The lower section of the face rotates every day of the week to show different scenes from classical history. And above the face is a round ball that is silver on one side and black on the other that rotates to display the phases of the moon.
The Gros-Horloge was so fun, except for the stairs as I said. And the worst of that is at the end – after climbing to each level on the way up, on the way down you walk from top to bottom in more or less one go. Hard on the knees! Oh well, the rest of the day I could put my feet up and relax back at Au P’tit Robec.
Or could I? After seeing the incredible apple meringue tart on display at Le P’tit Bec the previous day, I had to try my hand at making one. With this large tart pan that was in the cabinet, I could make a nice big one, that would provide the three of us with dessert for most of the rest of our week in France! Using a recipe from Taste of Home as my template, I went to town! But since this was a big tart pan (I didn’t measure it, but I bet it was at least 12 inches in diameter, maybe even 14), I made one and a half times the recipe.
And for the pastry, I decided to bake blind so it wouldn’t come out under-cooked or soggy underneath the apples and custard.
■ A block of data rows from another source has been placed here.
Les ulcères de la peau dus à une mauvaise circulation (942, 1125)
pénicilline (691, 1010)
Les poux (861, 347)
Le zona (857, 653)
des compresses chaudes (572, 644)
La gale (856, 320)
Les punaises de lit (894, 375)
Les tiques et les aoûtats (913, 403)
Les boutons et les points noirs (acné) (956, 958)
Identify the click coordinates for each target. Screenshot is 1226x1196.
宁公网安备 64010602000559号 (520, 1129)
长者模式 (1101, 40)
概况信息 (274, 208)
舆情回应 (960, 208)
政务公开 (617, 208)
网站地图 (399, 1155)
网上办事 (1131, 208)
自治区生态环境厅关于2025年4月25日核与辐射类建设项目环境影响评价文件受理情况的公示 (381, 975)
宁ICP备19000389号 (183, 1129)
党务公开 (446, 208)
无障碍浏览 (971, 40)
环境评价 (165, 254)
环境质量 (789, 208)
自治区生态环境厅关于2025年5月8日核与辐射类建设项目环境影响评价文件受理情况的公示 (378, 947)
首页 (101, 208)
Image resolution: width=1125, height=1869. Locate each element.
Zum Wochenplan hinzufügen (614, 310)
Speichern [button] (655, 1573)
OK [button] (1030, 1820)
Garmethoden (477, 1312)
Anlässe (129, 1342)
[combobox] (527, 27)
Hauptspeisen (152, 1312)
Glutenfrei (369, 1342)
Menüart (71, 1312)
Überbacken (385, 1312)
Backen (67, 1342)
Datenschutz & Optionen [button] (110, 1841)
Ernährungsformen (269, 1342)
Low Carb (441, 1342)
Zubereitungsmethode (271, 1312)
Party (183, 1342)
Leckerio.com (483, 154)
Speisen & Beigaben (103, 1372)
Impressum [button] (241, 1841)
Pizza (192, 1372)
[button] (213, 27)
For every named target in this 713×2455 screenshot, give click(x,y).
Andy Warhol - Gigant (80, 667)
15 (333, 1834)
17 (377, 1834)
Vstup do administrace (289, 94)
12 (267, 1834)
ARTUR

I went with a fairly classic ratio of flour to fat – at one and a half times the recipe, it came out to about 2 cups of flour, 12 tablespoons of margarine (more on that in a moment), 1-1/2 tbsp. sugar, 3/4 tsp. salt, about 5 tbsp. ice water.
For the ice water and the margarine, I put them in the freezer for a bit to get them really cold. While the St Hubert Soja Margarine I used while we were in France (which was the only completely dairy free margarine I found) worked pretty well for most applications, it was incredibly soft and began to melt almost immediately after you removed it from the fridge.
Slicing it into tablespoon-sized chunks and laying those on a plate in the freezer seemed to be the best way to insure that the pastry would come out right. So that’s what I did!
I baked the crust by itself, using the docking method (pricking it with a fork), since I had no pie weights available. Then I baked the apples/custard in the crust, and wow, the little electric convection oven in our apartment did a great job, getting the apples all browned.
It looked so beautiful already, that we could’ve eaten it just like that, but I was determined to go the whole way and add the meringue (it only takes another 15 minutes of baking to finish off the meringue, so that’s not so bad). And I’m glad I did, because that made it a truly memorable dessert. We were so full from lunch, that all the three of us had to eat that night was slices of tart (so sad, right?).